Anyway, last night, wanting something to read with my dinner (at Pho Duy... if you're ever in Fort Collins, CO, check it out, it's cheap and fantastic), I dropped into the library and checked out The Curse of Chalion, and as usual, I was being an ass. Although Miles still has first claim on my reading attention, I think the land of Chalion will be chomping very strongly at the bit behind him, to mix a metaphor or twelve.
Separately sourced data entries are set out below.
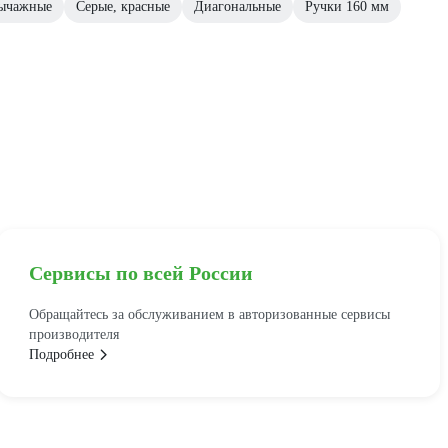
ычажные
Серые, красные
Диагональные
Ручки 160 мм
Сервисы по всей России
Обращайтесь за обслуживанием в авторизованные сервисы
производителя
Подробнее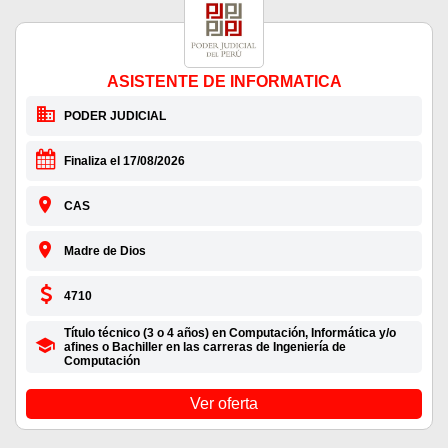
ASISTENTE DE INFORMATICA
PODER JUDICIAL
Finaliza el 17/08/2026
CAS
Madre de Dios
4710
Título técnico (3 o 4 años) en Computación, Informática y/o
afines o Bachiller en las carreras de Ingeniería de
Computación
Ver oferta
I was struck mightily by the protagonist's discovery that his sainthood (one of the nice aspects of a fantasy world is you can define a saint to your liking-- and incidentally, remove all doubt as to whom the word applies) is dependent not on action, but emptiness, of telling the gods, "Here I am, use me as you will." Cazaril says, when trying to explain sainthood to an ex-saint,

It has to do with the shape of your soul, not its worthiness. You have to make a cup of yourself, to receive that pouring out. You are a sword. You were always a sword. Like your mother and your daughter, too-- steel spines run in the women of your family. I realize now why I never saw saints, before. The world does not crash upon their wills like waves upon a rock, or part around them like the wake of a ship. Instead they are supple, and swim through the world as silently as fishes.
.

This is a very Daoist idea right there. And if Bujold weren't clear that gods were involved, I might let it go at that, but it strikes me that this very thing is also a very historically Christian idea as well-- Empty Bell gives several examples. One Monk of St. Benedict tells us, "Prayer unveils its own emptiness before God." If I were less lazy (see below), I'd find more quotes, but you get the idea.

More thoughts ought to come later.

(p.s., I said "Zen Christanity" rather than "Daoist Christianity" mostly because I'm lazy, and I thought it sounded better.)